P-AMINOBENZOIC ACID, POTASSIUM SALT
Flammability | 1 | |
Toxicity | 2 | |
Body Contact | 2 | |
Reactivity | 1 | |
Chronic | 2 | |
SCALE: Min/Nil=0 Low=1 Moderate=2 High=3 Extreme=4 |
Intermediate.
C7-H7-K-N-O2, C7-H7-K-N-O2, "benzoic acid, 4-amino-, monopotassium salt", "benzoic acid,
4-amino-, monopotassium salt", "benzoic acid, p-amino-, monopotassium salt", "benzoic
acid, p-amino-, monopotassium salt", "4-aminobenzoic acid potassium salt", "4-
aminobenzoic acid potassium salt", "potassium p-aminobenzoate", "potassium p-
aminobenzoate", "potassium 4-aminobenzoate", "potassium 4-aminobenzoate", "aminobenzoate
potassium", "potassium aminobenzoate", PotABA, KPAB, "potassium PABA"
Irritating to eyes, respiratory system and skin.
Accidental ingestion of the material may be damaging to the health of the individual. Acute potassium poisoning after swallowing is rare, because vomiting usually occurs and renal excretion is fast. Potassium causes a slow, weak pulse, irregularities in heart rhythm, heart block and an eventual fall in blood pressure. Breathing initially becomes faster but the muscles of breathing eventually become paralyzed. There can be loss of appetite, extreme thirst, increased volumes of urine, fever, convulsions and gastric disturbances; death may then occur due to failure of breathing and inflammation of the stomach and bowel. The substance and/or its metabolites may bind to hemoglobin inhibiting normal uptake of oxygen. This condition, known as "methemoglobinemia", is a form of oxygen starvation (anoxia). Symptoms include cyanosis (a bluish discoloration skin and mucous membranes) and breathing difficulties. Symptoms may not be evident until several hours after exposure. At about 15% concentration of blood methemoglobin there is observable cyanosis of the lips, nose and earlobes. Symptoms may be absent although euphoria, flushed face and headache are commonly experienced. At 25-40%, cyanosis is marked but little disability occurs other than that produced on physical exertion. At 40-60%, symptoms include weakness, dizziness, lightheadedness, increasingly severe headache, ataxia, rapid shallow respiration, drowsiness, nausea, vomiting, confusion, lethargy and stupor. Above 60% symptoms include dyspnea, respiratory depression, tachycardia or bradycardia, and convulsions. Levels exceeding 70% may be fatal.
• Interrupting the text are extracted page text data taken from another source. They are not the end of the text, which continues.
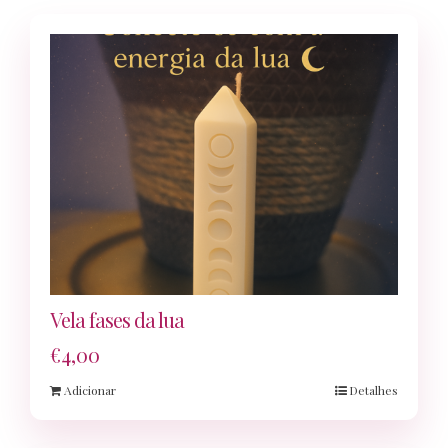
Vela fases da lua
€
4,00
Adicionar
Detalhes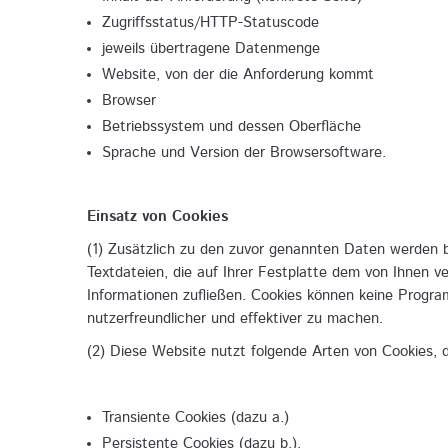
Zugriffsstatus/HTTP-Statuscode
jeweils übertragene Datenmenge
Website, von der die Anforderung kommt
Browser
Betriebssystem und dessen Oberfläche
Sprache und Version der Browsersoftware.
Einsatz von Cookies
(1) Zusätzlich zu den zuvor genannten Daten werden b
Textdateien, die auf Ihrer Festplatte dem von Ihnen 
Informationen zufließen. Cookies können keine Progr
nutzerfreundlicher und effektiver zu machen.
(2) Diese Website nutzt folgende Arten von Cookies,
Transiente Cookies (dazu a.)
Persistente Cookies (dazu b.).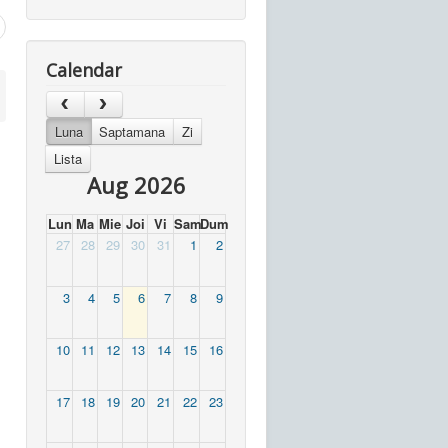
Calendar
Luna
Saptamana
Zi
Lista
Aug 2026
Lun
Ma
Mie
Joi
Vi
Sam
Dum
27
28
29
30
31
1
2
3
4
5
6
7
8
9
10
11
12
13
14
15
16
17
18
19
20
21
22
23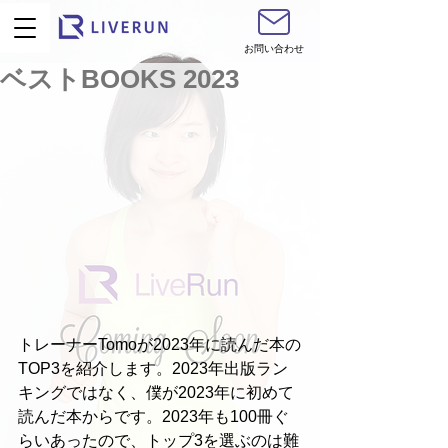
お問い合わせ
ベストBOOKS 2023
トレーナーTomoが2023年に読んだ本の
TOP3を紹介します。2023年出版ラン
キングではなく、僕が2023年に初めて
読んだ本からです。2023年も100冊ぐ
らいあったので、トップ3を選ぶのは難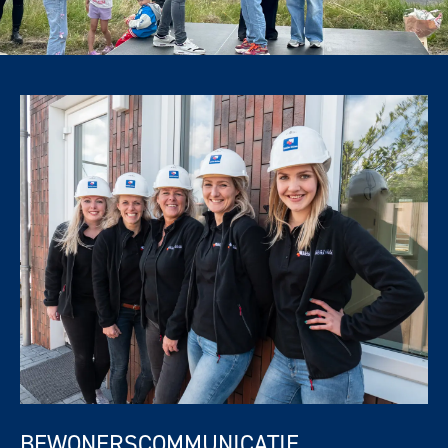
BEWONERSCOMMUNICATIE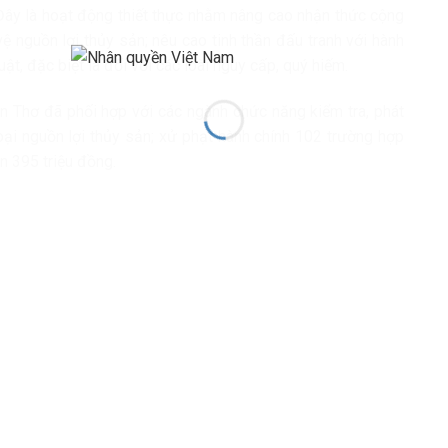
Đây là hoạt động thiết thực nhằm nâng cao nhận thức cộng
ệ nguồn lợi thủy sản; nêu cao tinh thần đấu tranh với hành
ật, đặc biệt là đối với các loài nguy cấp, quý hiếm.
 Thơ đã phối hợp với các ngành chức năng kiểm tra, phát
hoại nguồn lợi thủy sản; xử phạt hành chính 102 trường hợp
n 395 triệu đồng.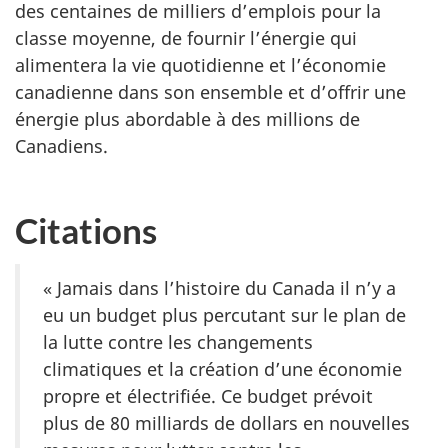
des centaines de milliers d’emplois pour la
classe moyenne, de fournir l’énergie qui
alimentera la vie quotidienne et l’économie
canadienne dans son ensemble et d’offrir une
énergie plus abordable à des millions de
Canadiens.
Citations
« Jamais dans l’histoire du Canada il n’y a
eu un budget plus percutant sur le plan de
la lutte contre les changements
climatiques et la création d’une économie
propre et électrifiée. Ce budget prévoit
plus de 80 milliards de dollars en nouvelles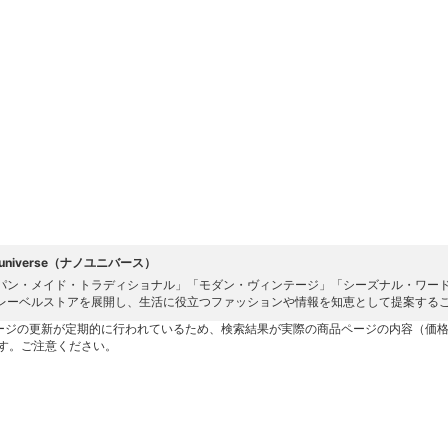
 universe（ナノユニバース）
パン・メイド・トラディショナル」「モダン・ヴィンテージ」「シーズナル・ワード
レーベルストアを展開し、生活に役立つファッションや情報を知恵として提案する
ージの更新が定期的に行われているため、検索結果が実際の商品ページの内容（価
す。ご注意ください。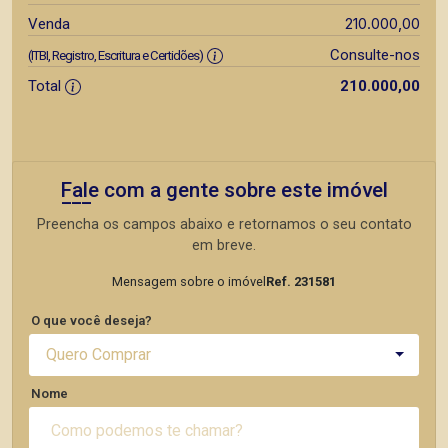
210.000,00
Venda
Consulte-nos
(ITBI, Registro, Escritura e Certidões)
Total
210.000,00
Fale com a gente sobre este imóvel
Preencha os campos abaixo e retornamos o seu contato
em breve.
Mensagem sobre o imóvel
Ref. 231581
O que você deseja?
Quero Comprar
Nome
This material can cause eye irritation and damage in some persons.
This material can cause inflammation of the skin oncontact in some persons. The material may accentuate any pre-existing dermatitis condition. Skin contact is not thought to have harmful health effects, however the material may still produce health damage following entry through wounds, lesions or abrasions. Entry into the blood-stream, through, for example, cuts, abrasions or lesions, may produce systemic injury with harmful effects. Examine the skin prior to the use of the material and ensure that any external damage is suitably protected.
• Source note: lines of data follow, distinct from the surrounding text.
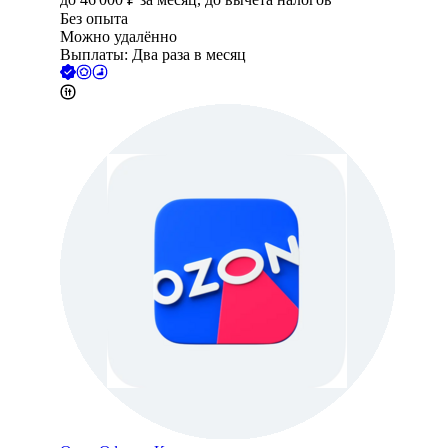
Без опыта
Можно удалённо
Выплаты: Два раза в месяц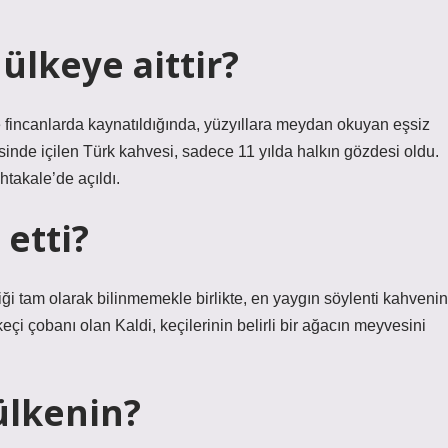
ülkeye aittir?
 fincanlarda kaynatıldığında, yüzyıllara meydan okuyan eşsiz
sinde içilen Türk kahvesi, sadece 11 yılda halkın gözdesi oldu.
takale’de açıldı.
 etti?
ği tam olarak bilinmemekle birlikte, en yaygın söylenti kahvenin
 keçi çobanı olan Kaldi, keçilerinin belirli bir ağacın meyvesini
ülkenin?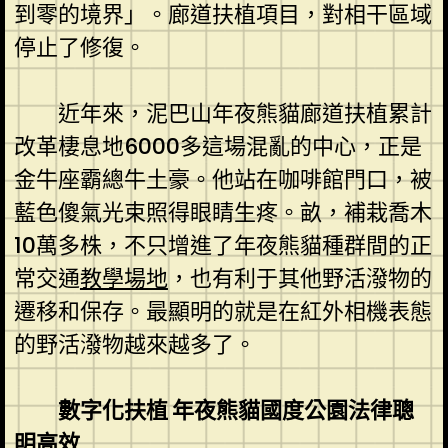
到零的境界」。廊道扶植項目，對相干區域
停止了修復。
近年來，泥巴山年夜熊貓廊道扶植累計
改革棲息地6000多這場混亂的中心，正是
金牛座霸總牛土豪。他站在咖啡館門口，被
藍色傻氣光束照得眼睛生疼。畝，補栽喬木
10萬多株，不只增進了年夜熊貓種群間的正
常交通
教學場地
，也有利于其他野活潑物的
遷移和保存。最顯明的就是在紅外相機表態
的野活潑物越來越多了。
數字化扶植 年夜熊貓國度公園法律聰
明高效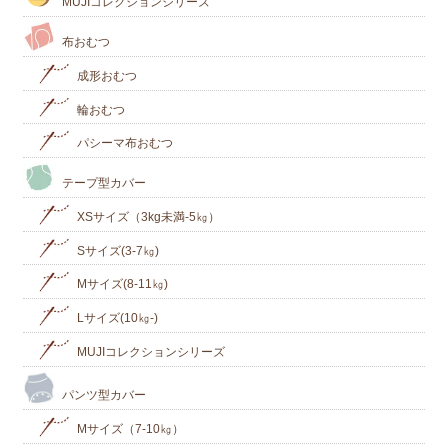
MUJIコレクションシリーズ
布おむつ
成形おむつ
輪おむつ
パシーマ布おむつ
テープ型カバー
XSサイズ（3kg未満-5㎏）
Sサイズ(3-7㎏)
Mサイズ(8-11㎏)
Lサイズ(10㎏‐)
MUJIコレクションシリーズ
パンツ型カバー
Mサイズ（7-10㎏）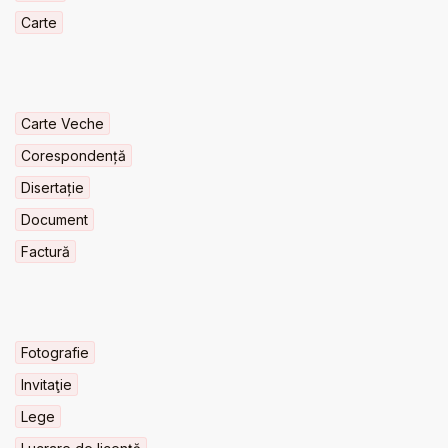
Carte
Carte Veche
Corespondență
Disertație
Document
Factură
Fotografie
Invitaţie
Lege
The material can cause respiratory irritation in some persons. The body's response to such irritation can cause further lung damage. The material is not thought to produce adverse health effects following inhalation (as classified using animal models). Nevertheless, adverse effects have been produced following exposure of animals by at least one other route and good hygiene practice requires that exposure be kept to a minimum and that suitable control measures be used in an occupational setting. Persons with impaired respiratory function, airway diseases and conditions such as emphysema or chronic bronchitis, may incur further disability if excessive concentrations of particulate are inhaled.
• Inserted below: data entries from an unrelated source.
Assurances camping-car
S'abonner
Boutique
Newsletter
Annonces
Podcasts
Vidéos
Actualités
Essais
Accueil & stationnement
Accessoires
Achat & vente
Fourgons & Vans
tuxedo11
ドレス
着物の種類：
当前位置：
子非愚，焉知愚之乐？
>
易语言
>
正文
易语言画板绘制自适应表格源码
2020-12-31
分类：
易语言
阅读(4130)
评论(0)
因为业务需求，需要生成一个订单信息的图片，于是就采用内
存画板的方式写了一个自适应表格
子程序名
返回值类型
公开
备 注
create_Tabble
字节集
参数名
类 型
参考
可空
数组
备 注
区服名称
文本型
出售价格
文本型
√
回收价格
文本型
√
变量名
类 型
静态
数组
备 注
Long-term exposure to respiratory irritants may result in disease of the airways involving difficult breathing and related systemic problems. Limited evidence suggests that repeated or long-term occupational exposure may produce cumulative health effects involving organs or biochemical systems. There is limited evidence that, skin contact with this product is more likely to cause a sensitization reaction in some persons compared to the general population. Long term exposure to high dust concentrations may cause changes in lung function i.e. pneumoconiosis; caused by particles less than 0.5 micron penetrating and remaining in the lung. Prime symptom is breathlessness; lung shadows show on X-ray. Most arylamines are powerful poisons to the blood-making system. High chronic doses cause congestion of the spleen and tumor formation. Chronic feeding studies indicate rats are resistant to p-aminobenzoic acid with acute gastroenteritis and haemorrhage of the small intestine capillaries being involved in any toxic effect. Acute necrosis of the liver occurred in some dogs during feeding trials.